The consortium believes many of these goals could be achieved within 10 years.
The Unified Microbiome Initiative calls for major advances in five areas: (1) understanding the link between genes found in the microbiome and what they do; (2) determining which genes are associated with which organisms; (3) creating tools to detail the behavior of microbes in their native environments; (4) developing better ways to manage data and use it to predict microbiome behavior; and (5) inventing ways to run controlled experiments on microbiomes to test and refine hypotheses.
The initiative would be centered in the United States, but the paper's authors call for international collaborations to set research goals, develop protocols and data standards, and share leading-edge facilities.

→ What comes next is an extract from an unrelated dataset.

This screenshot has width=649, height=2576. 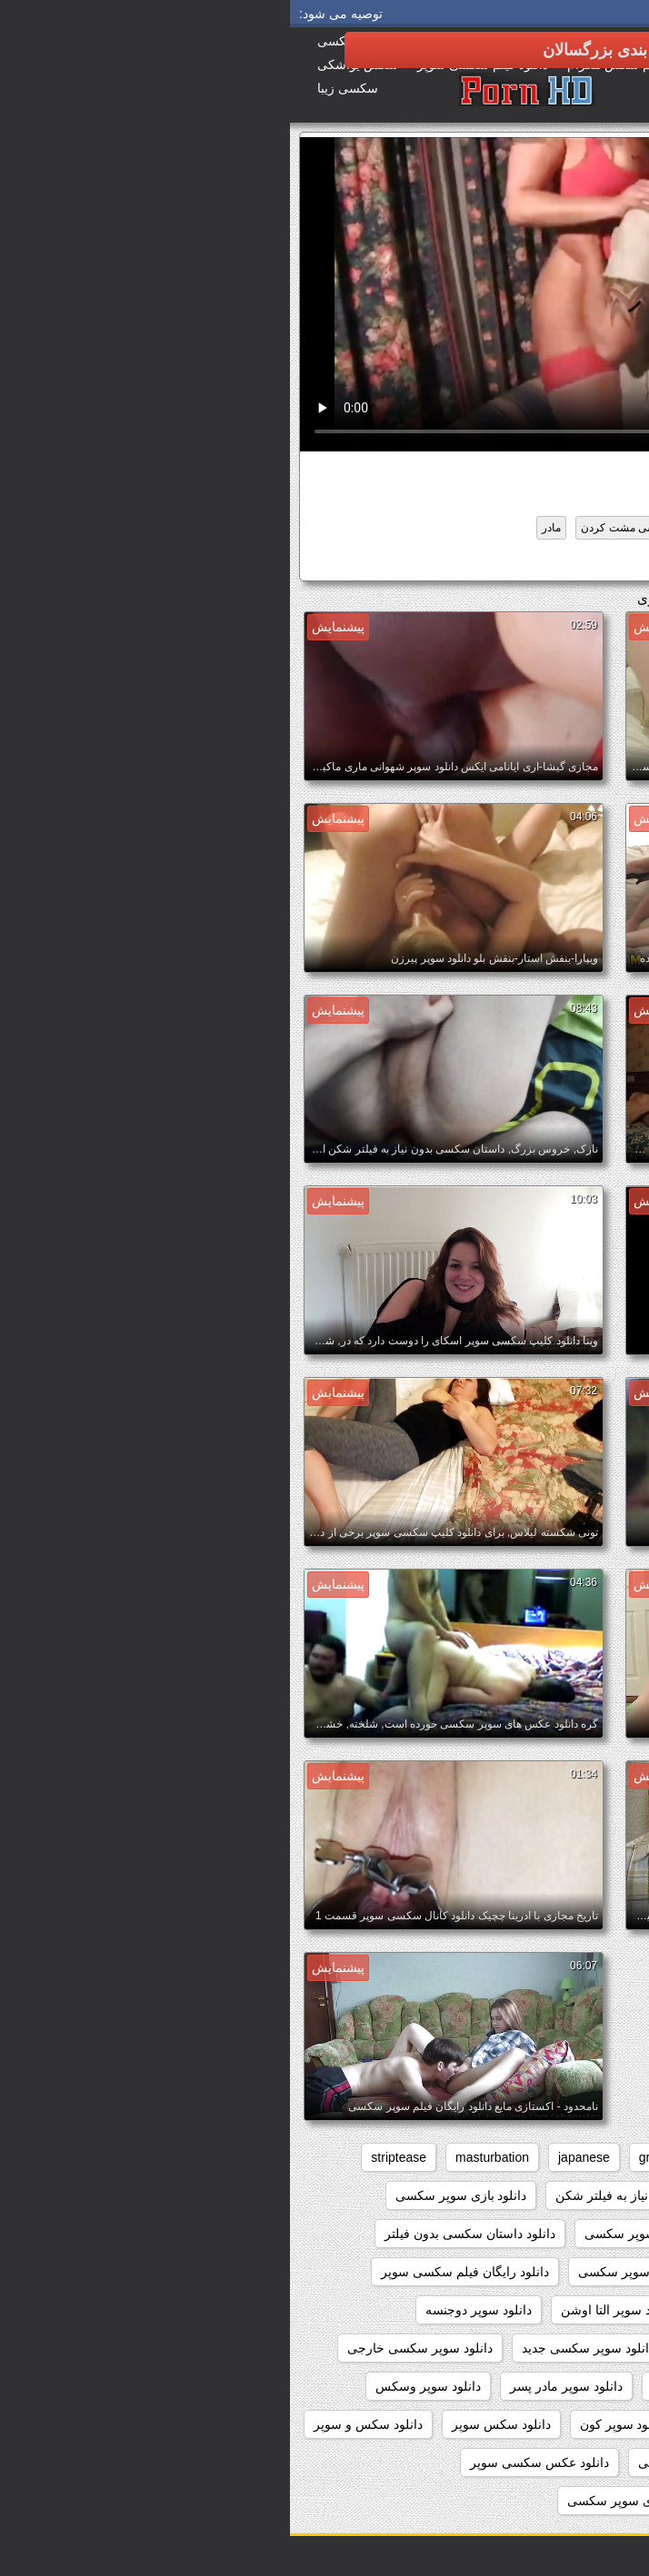 What do you see at coordinates (365, 2233) in the screenshot?
I see `دانلود برنامه سوپر سکسی` at bounding box center [365, 2233].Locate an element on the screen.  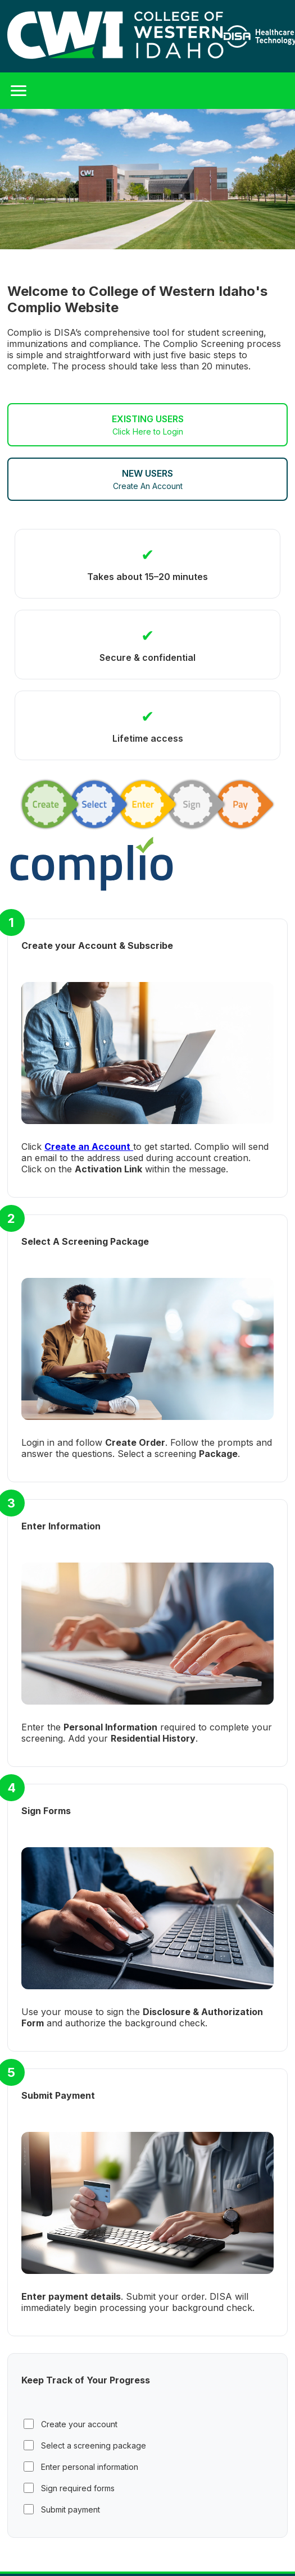
[Toggle Menu] is located at coordinates (18, 91).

In a related paper published simultaneously in the journal Nature, three prominent researchers call for an International Microbiome Initiative that would complement the work of the U.S. program.
"Over the past 20 years, new technologies have reshaped our understanding of the essential roles microbes play on our planet. A Unified Microbiome Initiative would develop the transformative tools and research teams we need to harness the power of these communities to improve human health, agricultural productivity, bioenergy production, and environmental stability,” Chun said.